私が抗議しようとした時、駄女神は日用品と食材は倉にある故、達者で暮らせと言い残して消えた。

とんでもない女神である。

だから駄女神なのだ。


その後、私は倉にあった足袋を履き、当面必要な物を倉から居室に移し、子猫のトイレと餌を用意し、食材を台所に運び、ゴミ箱と黄色い葉が入った籠と照明器具を自室に置き、足に擦り寄って来た子猫を抱えてベッドに転がった。
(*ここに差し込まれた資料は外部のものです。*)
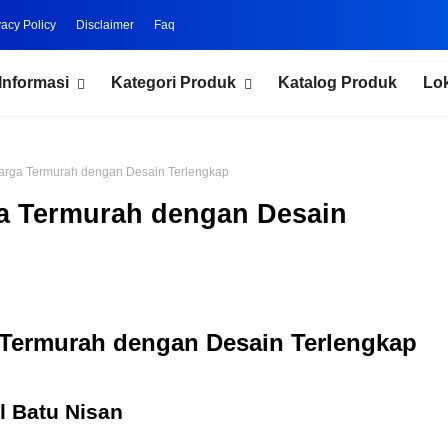
vacy Policy
Disclaimer
Faq
Informasi
Kategori Produk
Katalog Produk
Lo
arga Termurah dengan Desain Terlengkap
a Termurah dengan Desain
 Termurah dengan Desain Terlengkap
l Batu Nisan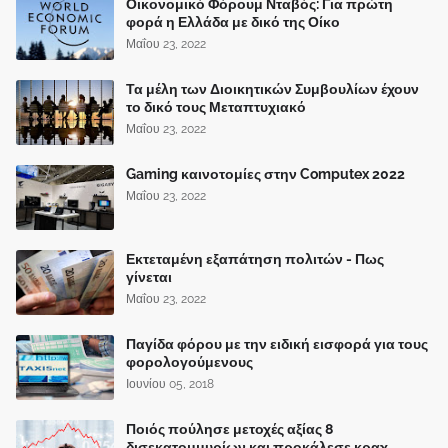
Οικονομικό Φόρουμ Νταβός: Για πρώτη
φορά η Ελλάδα με δικό της Οίκο
Μαΐου 23, 2022
Τα μέλη των Διοικητικών Συμβουλίων έχουν
το δικό τους Μεταπτυχιακό
Μαΐου 23, 2022
Gaming καινοτομίες στην Computex 2022
Μαΐου 23, 2022
Εκτεταμένη εξαπάτηση πολιτών - Πως
γίνεται
Μαΐου 23, 2022
Παγίδα φόρου με την ειδική εισφορά για τους
φορολογούμενους
Ιουνίου 05, 2018
Ποιός πούλησε μετοχές αξίας 8
δισεκατομμυρίων και προκάλεσε κραχ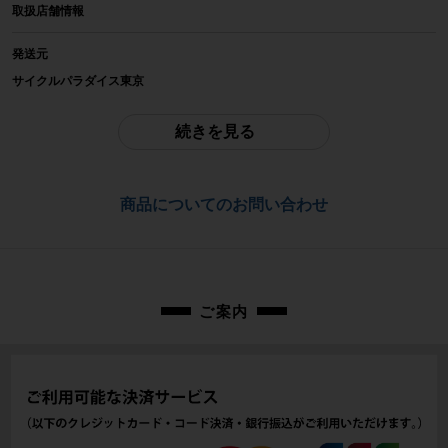
取扱店舗情報
TREK
発送元
参考価格
サイクルパラダイス東京
-
※本商品は店頭で現物確認が出来ません。
ご不明点はお問い合わせ欄よりご質問下さい。
続きを見る
重量
配送
-
佐川急便にて全国配送いたします。
商品についてのお問い合わせ
商品の状態
お問合わせ番号
中古：C（使用感あり/キズ、ヨゴレあり）
削れ傷、スレ、ハゲがあります。
cps-2606030910-pa-037682858
付属品は写真に写っているものが全てとなります。ご承知の上でご検討くださ
い。
ご案内
商品コード
cps-2606030910-pa-037682858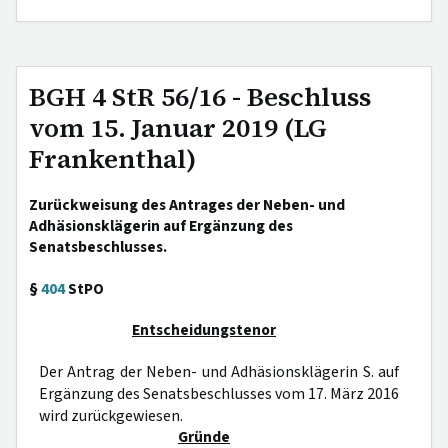
BGH 4 StR 56/16 - Beschluss
vom 15. Januar 2019 (LG
Frankenthal)
Zurückweisung des Antrages der Neben- und
Adhäsionsklägerin auf Ergänzung des
Senatsbeschlusses.
§
404
StPO
Entscheidungstenor
Der Antrag der Neben- und Adhäsionsklägerin S. auf
Ergänzung des Senatsbeschlusses vom 17. März 2016
wird zurückgewiesen.
Gründe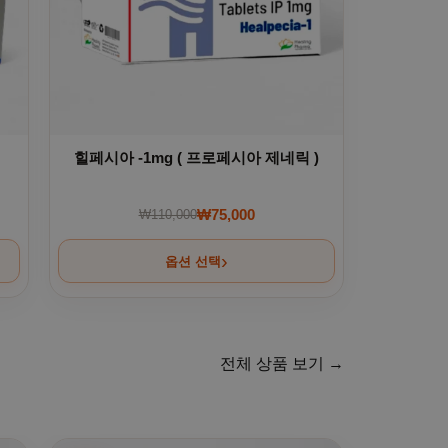
힐페시아 -1mg ( 프로페시아 제네릭 )
₩
75,000
₩
110,000
00.
0.
원래 가격: ₩110,000.
현재 가격: ₩75,000.
옵션 선택
전체 상품 보기 →
. 상품 페이지에서 옵션을 선택할 수 있습니다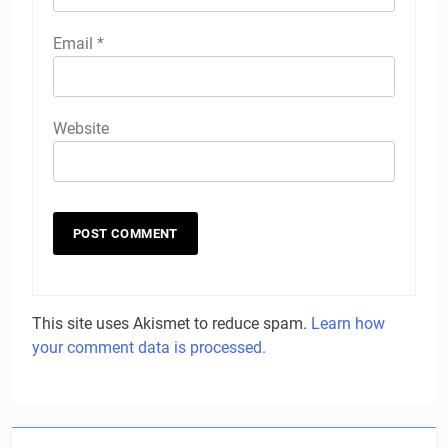
Email
*
Website
This site uses Akismet to reduce spam.
Learn how
your comment data is processed.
それから二~三時間くらい寝そべっているが、まだ動けない。


『今何時かな?

時計がないと時間の感覚が狂う』


倉にも母屋にも時計がなかった。

こっちにない可能性もある。


『まぁ、いっか。

なくても死なないし』


寝返りを打ち、視線を動かす。

繊細な植物の彫刻と薄いカーテン(白)に囲まれた畳のベッド、他の家具も木製だが、板張りの床に負けない程に重厚である。

内装が気に入ったので、自室として使う事にした。


『電気以外は完璧過ぎるくらい完璧、日本より贅沢だな』


私は微笑みながら目を閉じ、いつの間にか眠っていた。

不満も不安も疑問もエベレストのようにあったが、睡魔にはかなわない。





翌日の早朝-自宅の自室


ペロペロ。


「う~~ん?」


ペロペロペロ。


「はいはい。

ご飯ね」


ペロペロペロペロ。


「分かった、分かった。

今起きる」


ザラザラの舌で頬を舐められ、渋々と目を開ける。

視界の端に、宝石のようなオッドアイが映った。


「お早う。

アンタの名前決めなきゃね」


成り行きで家族になったが、いつまでも名無しの権兵衛では哀れだ。


『何がいいかなぁ?

シロはありきたりだし、ミケとかタマって感じでもないし…………』


私は子猫の頭を撫でながらウンウンと悩み-


「セレネはどう?」


駄女神から思い付いた。

セレネ(セレーネー)はギリシャ神話の月の女神である。

絶世の美女と言われており、黄金のかんむりを戴き、額に月を持っている。

華やかな夜の女王とも星々の女王とも全能の女神とも呼ばれ、銀の馬車に乗って夜空を駆け、月光の矢を放つ。

駄女神が繋いだ縁に相応しい名前だ。


「ミャッ!」


「気に入った?」


「ミャッ!」


『言葉が分かってる?

まさかね』


子猫改めセレネは私の腹に乗り、次いで喉をゴロゴロと鳴らしながら目を閉じた。


『可愛い』

セレーネー

ギリシャ神話の月の女神。

長母音を省略する事もあり、その場合はセレネやセレーネとなる。

黄金の冠を戴き、額に月を持つ、絶世の美女。

銀の馬車に乗って夜空を駆け、月光の矢を放つ。

華やかな夜の女王とも星々の女王とも全能の女神とも呼ばれる。

ローマ神話の月の女神・ルーナと同一視される。